しかも、そのヒーローが現れるのは、悲鳴が聞こえる範囲で、特定の町内とくれば、それはもう正義感の強めなオッサンではなかろうか?

正体は町内会長とか?


「じゃ、町内ヒーローだとすると、事件が頻発する町内ってどうなの?」


「夜間に一人で歩いている女性なら、いたずらをしてもいいって常識の国の人が、たくさん居る地域」


「それ、どこか特定の国のことを言ってない?」


「強〇があると女性のほうが罰せられることがあるとか」


「そんな国は、ないない」


「じゃ、こうだ! そんな常識の国の男性たちが、技能訓練生としてたくさん居る宿舎が、その地域にある。そこで痴漢が頻発していて、それを止めようとしている仮面ライダー」


「あぁ、それなら、報復防止の意味で正体を隠しているのもありですよね」


「痴漢を働く戦闘員たちは、ある会社が安い賃金でこき使われている」


「すると、悪の組織の首領は、その会社の社長ですね」


「怪人は、その会社の部長とか課長とかで決定」


「いいですねー 仮面ライダーはその会社の怪人たちと戦いながら、最後は社長さんと一騎打ち」


「ちゃんと、ヒーローじゃないですかwwwww」


私は、縦よりも横に広い、ぶよぶよした怪人を想像した。


「じゃあ、特定の国の……戦闘員は、悪の組織に安い給料でこき使われていて、宿舎も狭く、個人スペースが無い状況。労働とストレスで疲弊していても、言葉も通じないので、風俗に遊びに行くこともできない」


「あーーーー、それだと、痴漢したくなるのもあるかも」


「うわーーー、リアルだわ」


「それで、思わず触っちゃったら、仮面ライダーがスクーターで飛んでくる」


「ダメなことはダメだけど、戦闘員がちょっとかわいそー」


リアル仮面ライダーの設定が、だいぶ出来てきたようだ。


・仮面ライダーは町内会長で、自宅の窓を全開にして、悲鳴が聞こえたらスクーターで現場に駆け付ける。

・悪の組織は、町内にある外国人労働者をこき使う工場

・悪の組織のメンバーは、工場の社長が首領、部長・課長が怪人、こき使われている外国人労働者が戦闘員


もしかすると、その工場は外国人労働者をたくさん雇うことで国からの補助金を貰い、賃金を不当に安くしているのかもしれない。

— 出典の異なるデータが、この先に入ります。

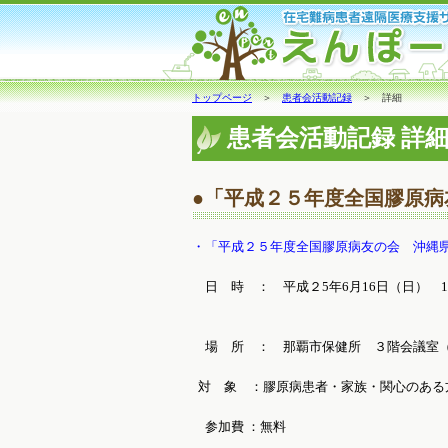
トップページ
＞
患者会活動記録
＞ 詳細
患者会活動記録 詳
●「平成２５年度全国膠原
・「平成２５年度全国膠原病友の会 沖縄
日 時 ： 平成２5年6月16日（日） 1
14：45～医療講
場 所 ： 那覇市保健所 ３階会議室
対 象 ：膠原病患者・家族・関心のある
参加費 ：無料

リアル仮面ライダーは、痴漢対策をするうちに、公金不正や法律の不備などに気付き、最終的には思わぬ巨悪と戦うことになるかもしれない。


「わはははははははははははは、おもしれぇ~」


今日のツーリングの帰り道は、この設定を膨らませて、なろう小説のプロットでも考えてみようかしら。


私たちのツーリングの雑談は、こんなバカ話で楽しむのが恒例だ。